I loved how easy these mashed potatoes came together with the ease of the homemade garlic powder. It was so much faster than peeling all those cloves and mashing them into the potatoes. However, this recipe is worth making either way. Everyone loved these! The garlic was just the right amount and not overpowering at all. This is a delicious recipe that is perfect comfort food! Jacques and Julia for the win!

Garlic Mashed Potatoes
Adapted from Julia and Jacques Cooking at Home
by Julia Child and Jacques Pepin
Serves 6-8

2-3 pounds Yukon potatoes (I prefer Russet) 
salt and pepper
milk (approx 2/3 cup)
4 tablespoons salted butter, plus more for garnishing
2/3 to 1 cup heavy whipping cream 
10-15 cloves garlic (*or fresh homemade garlic powder)

*Note: I had some fresh homemade garlic powder from my farmer's market that is out of this world delicious, so I used that in place of fresh garlic.

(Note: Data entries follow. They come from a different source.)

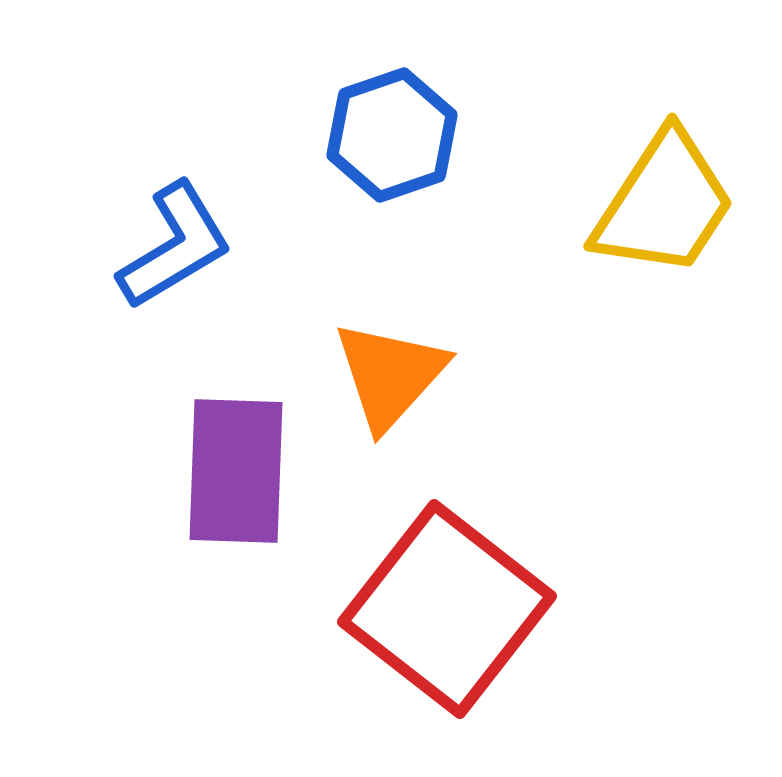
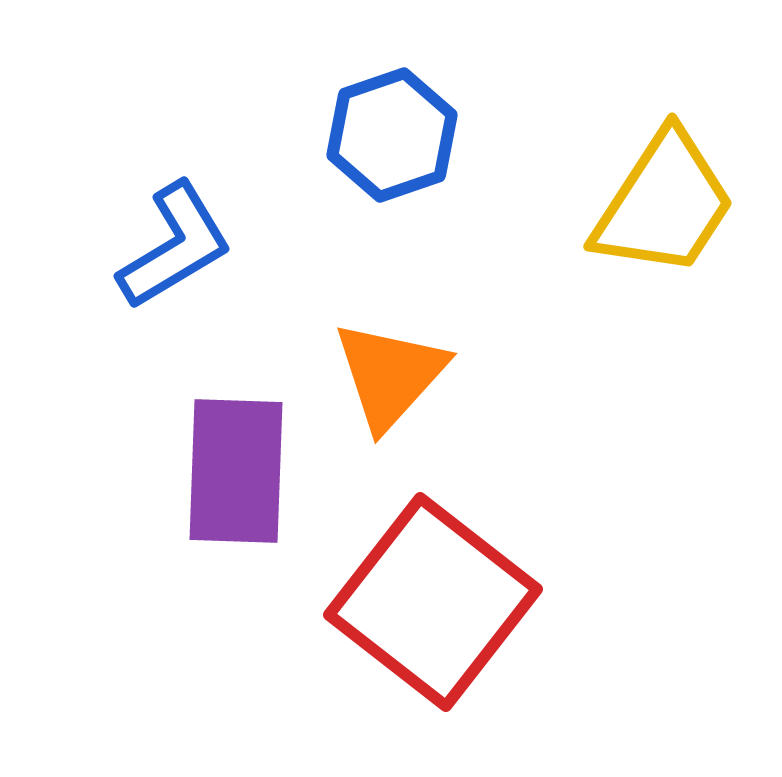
red square: moved 14 px left, 7 px up
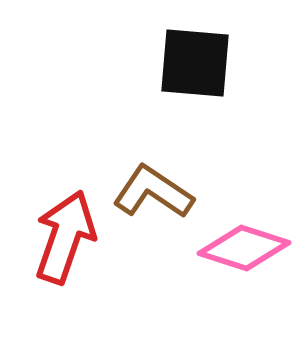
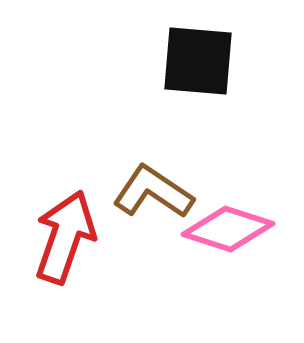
black square: moved 3 px right, 2 px up
pink diamond: moved 16 px left, 19 px up
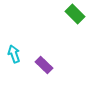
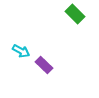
cyan arrow: moved 7 px right, 3 px up; rotated 138 degrees clockwise
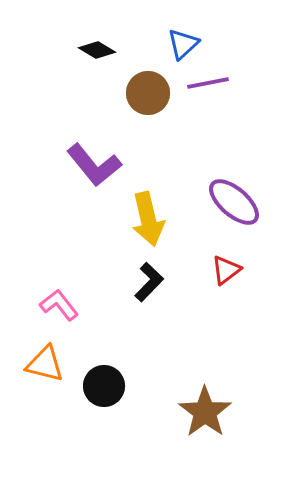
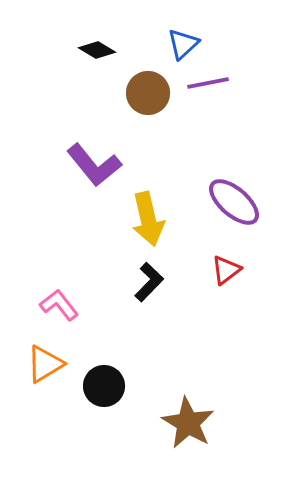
orange triangle: rotated 45 degrees counterclockwise
brown star: moved 17 px left, 11 px down; rotated 6 degrees counterclockwise
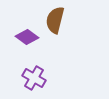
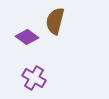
brown semicircle: moved 1 px down
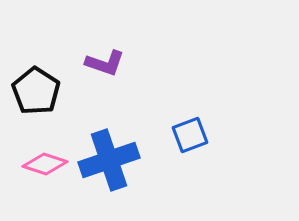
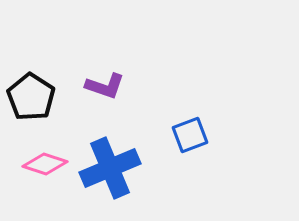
purple L-shape: moved 23 px down
black pentagon: moved 5 px left, 6 px down
blue cross: moved 1 px right, 8 px down; rotated 4 degrees counterclockwise
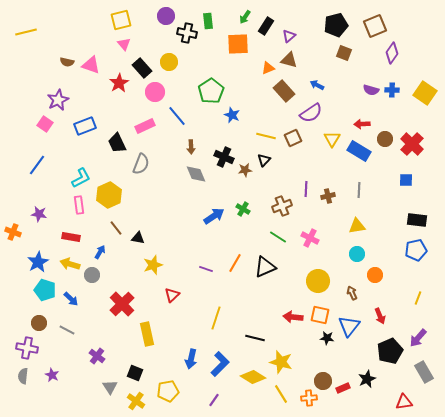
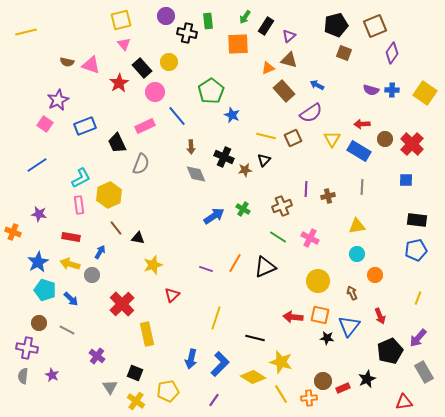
blue line at (37, 165): rotated 20 degrees clockwise
gray line at (359, 190): moved 3 px right, 3 px up
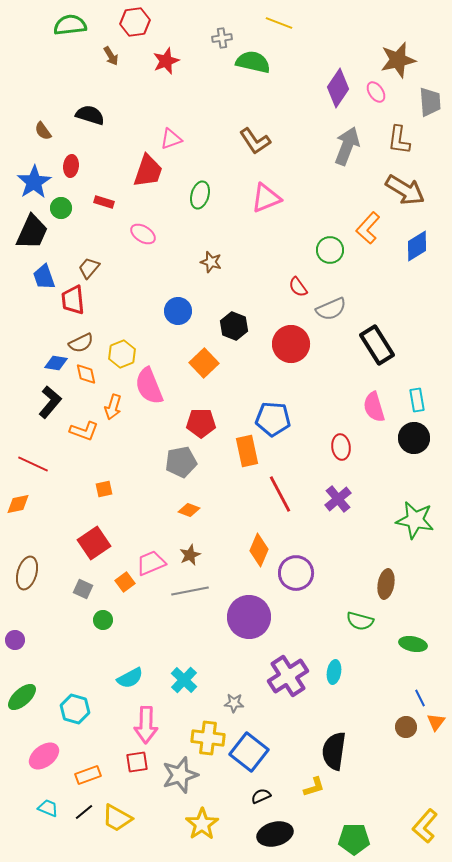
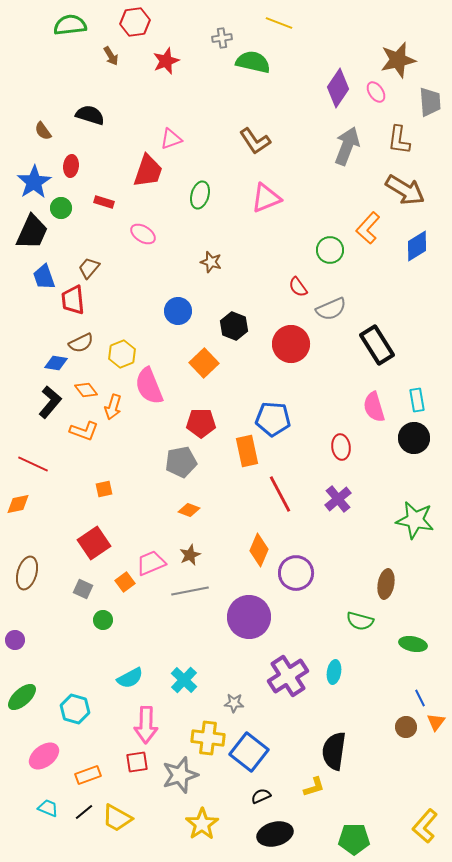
orange diamond at (86, 374): moved 16 px down; rotated 25 degrees counterclockwise
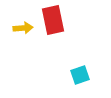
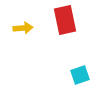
red rectangle: moved 12 px right
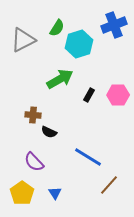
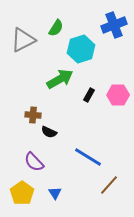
green semicircle: moved 1 px left
cyan hexagon: moved 2 px right, 5 px down
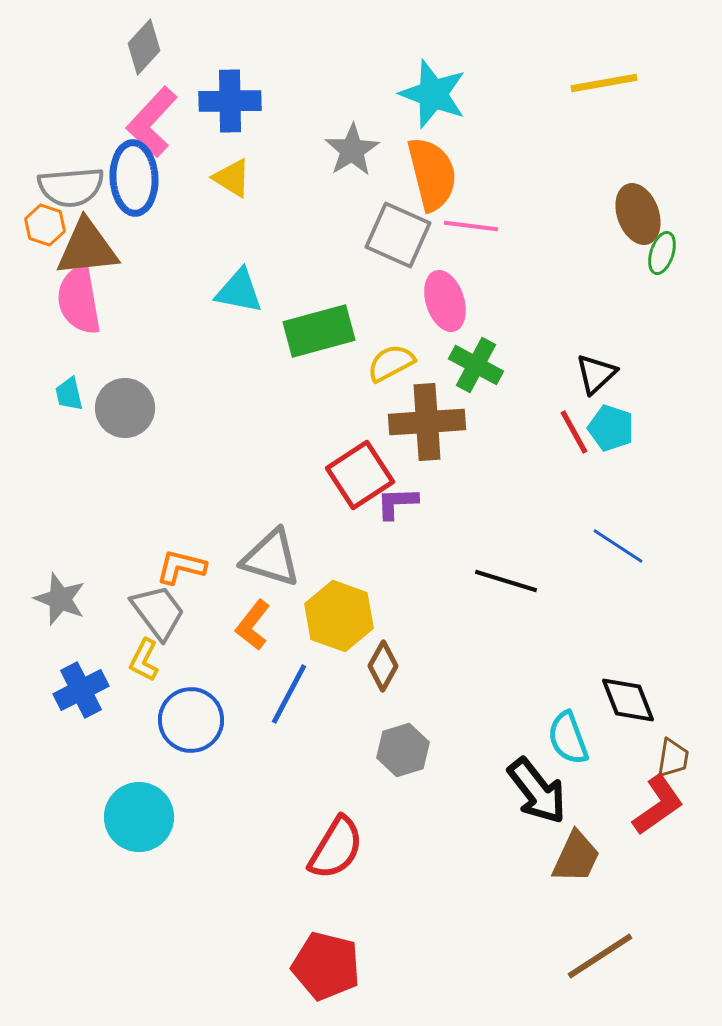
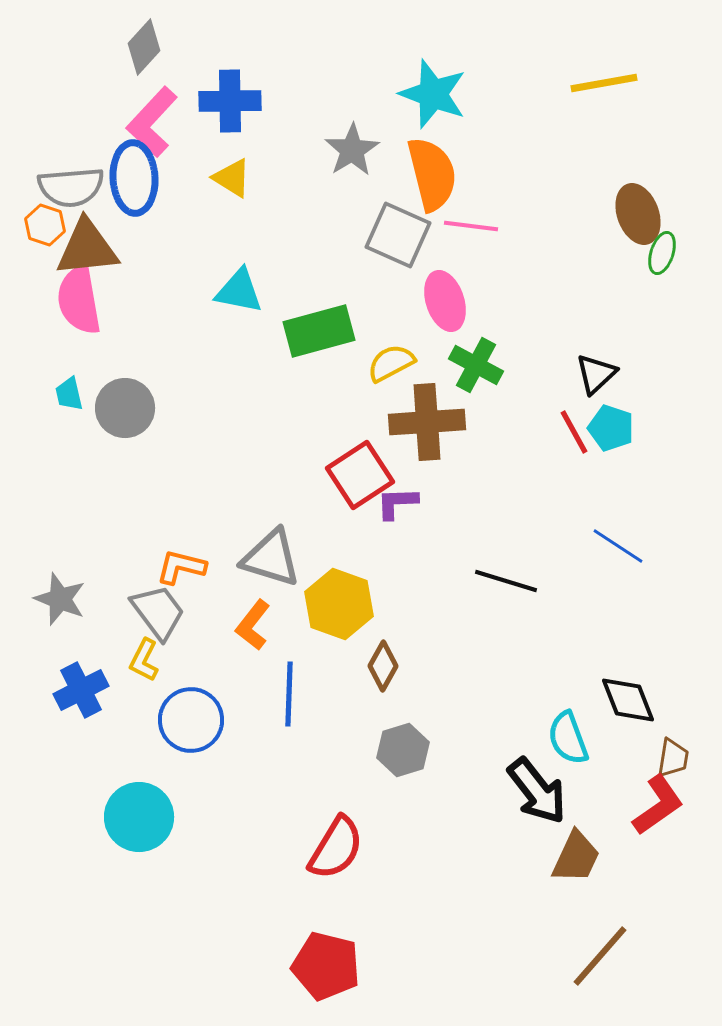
yellow hexagon at (339, 616): moved 12 px up
blue line at (289, 694): rotated 26 degrees counterclockwise
brown line at (600, 956): rotated 16 degrees counterclockwise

You can use 1/8 teaspoon garlic powder in place of each garlic clove.

Peel the garlic and place in a small saucepan. Next, pour in the heavy whipping cream and milk until the garlic is covered (I used my fresh homemade garlic powder, 1 cup heavy whipping cream, and 2/3 cups milk). Heat over low heat, watching periodically. If you're using fresh garlic, you'll want the garlic to become so soft it "mushes" when you touch it with a spatula. This process takes at least 20-30 minutes and only gets better the longer you wait. Of course, I wasn't using fresh garlic so I allowed my garlic powder, cream, and milk to cook over low heat for about 30 minutes, allowing the flavors to meld. 

Add your potatoes to a large pot, cover with cold water, and add a generous amount of salt to the water. Let the potatoes boil until they are soft and can be pierced with a fork.

Now it's time to marry all the ingredients together.  Drain the potatoes and put them back in the pot on the stove to cook off the remaining moisture. At this point, I always pass my potatoes through a food mill or a potato ricer because that is what yields that very creamiest mashed potatoes. You can do that, or mash them with a potato masher. If you've used fresh garlic cloves make sure you press the garlic through a mesh strainer or mash the garlic with the back of a spatula or spoon. You want to be sure to get the garlic mashed and incorporated into the potatoes! 

Now add the potatoes (and garlic, if using fresh) back into the pan and add the butter and cream mixture and stir, whipping the potatoes with a whisk or a wooden spoon, until you get the desired creamy consistency. Add salt and pepper to taste. Place into a bowl and garnish with a little more butter.